In [0]:
from pyspark.sql.functions import *
from pyspark.sql.types import *

In [0]:
flight_df=spark.read.format("csv")\
    .option("header","true")\
    .option("inferSchema","true")\
    .load("/Volumes/workspace/default/files/2010-summary.csv")

In [0]:
flight_df.show()

+--------------------+-------------------+-----+
|   DEST_COUNTRY_NAME|ORIGIN_COUNTRY_NAME|count|
+--------------------+-------------------+-----+
|       United States|            Romania|    1|
|       United States|            Ireland|  264|
|       United States|              India|   69|
|               Egypt|      United States|   24|
|   Equatorial Guinea|      United States|    1|
|       United States|          Singapore|   25|
|       United States|            Grenada|   54|
|          Costa Rica|      United States|  477|
|             Senegal|      United States|   29|
|       United States|   Marshall Islands|   44|
|              Guyana|      United States|   17|
|       United States|       Sint Maarten|   53|
|               Malta|      United States|    1|
|             Bolivia|      United States|   46|
|            Anguilla|      United States|   21|
|Turks and Caicos ...|      United States|  136|
|       United States|        Afghanistan|    2|
|Saint Vincent and..

In [0]:
flight_df.count()

255

In [0]:
partition_flight_df=flight_df.repartition(4)

In [0]:
partition_flight_df.withColumn("partitionId",spark_partition_id()).groupBy("partitionId").count().show()

+-----------+-----+
|partitionId|count|
+-----------+-----+
|          0|   63|
|          1|   64|
|          2|   64|
|          3|   64|
+-----------+-----+



In [0]:
coalease_flight_df=flight_df.repartition(8)

In [0]:
coalease_flight_df.withColumn("partitionId",spark_partition_id()).groupBy("partitionId").count().show()

+-----------+-----+
|partitionId|count|
+-----------+-----+
|          0|   32|
|          1|   31|
|          2|   32|
|          3|   32|
|          4|   32|
|          5|   32|
|          6|   32|
|          7|   32|
+-----------+-----+



In [0]:
three_coalease_flight_df=coalease_flight_df.coalesce(3)

In [0]:
three_coalease_flight_df.withColumn("partitionId",spark_partition_id()).groupBy("partitionId").count().show()

+-----------+-----+
|partitionId|count|
+-----------+-----+
|          0|   63|
|          1|   96|
|          2|   96|
+-----------+-----+



① **What is repartitioning in Spark?**

- `repartition()` is used to increase or decrease the number of partitions in a DataFrame or RDD.
- It always involves a **full shuffle** of the data across the cluster.
- This ensures that data is **evenly distributed** across the specified partitions.

**Example:**  
python
df.repartition(10)  # creates 10 partitions with roughly equal data


👉 **Use case:**  
Use `repartition()` when you need better parallelism, such as before wide transformations or writing to files.

 ② What is coalesce in Spark?
 
 **coalesce()** is used to decrease the number of partitions in a DataFrame (cannot efficiently increase partitions).
 - It avoids a full shuffle by merging existing partitions.
 - Faster than repartition(), but may result in uneven data distribution.
 - Example: `df.coalesce(2)` reduces the DataFrame to 2 partitions by merging, with no shuffle.
 - **Use case:** When you want to reduce partitions, such as optimizing file writes with fewer output files.

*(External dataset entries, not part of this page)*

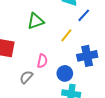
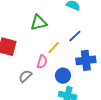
blue line: (84, 15) -> (75, 36), moved
yellow line: (66, 35) -> (54, 48), moved

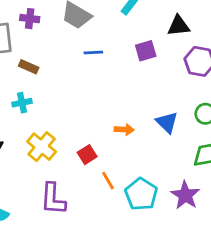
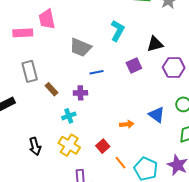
purple cross: (30, 19) -> (80, 93), moved
brown rectangle: (29, 67) -> (52, 89), turned 32
cyan cross: (22, 103) -> (69, 116), moved

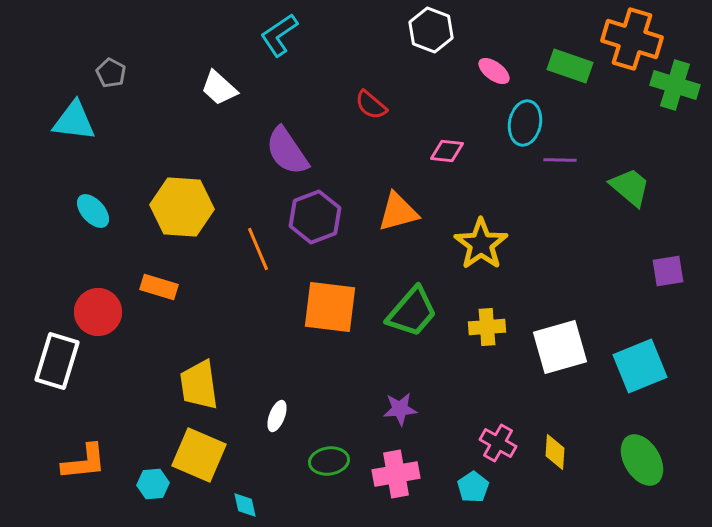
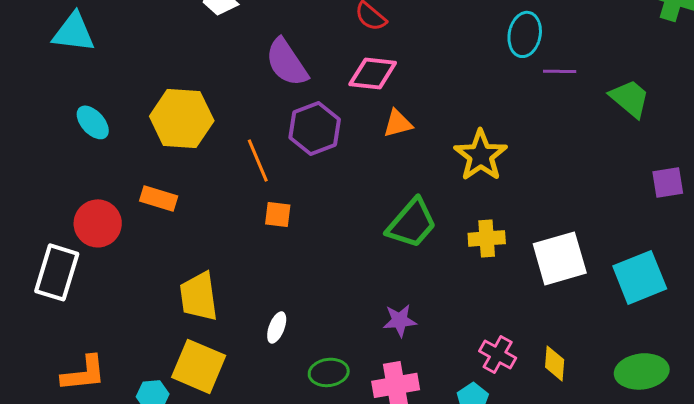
pink diamond: (447, 151) -> (373, 73), moved, size x1.4
orange triangle: (398, 212) -> (398, 123), size x0.7
orange square: (330, 307) -> (278, 214), moved, size x0.5
green ellipse: (642, 460) -> (642, 371), turned -66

③ **Which one will you choose and why?**

**Choose `repartition()` if:**
- You want to **increase** the number of partitions.
- You need a **balanced distribution** of data.
- You're preparing data for **parallel processing**.

**Choose `coalesce()` if:**
- You only want to **reduce** the number of partitions.
- **Performance** is more important than perfect balance.
- You want to **avoid a full shuffle** and **save time**.

🔥 Interview Tip:
If asked in an interview:

“If I want to reduce partitions before writing to HDFS, which is better?” → Coalesce.

“If I want evenly distributed partitions for parallelism?” → Repartition.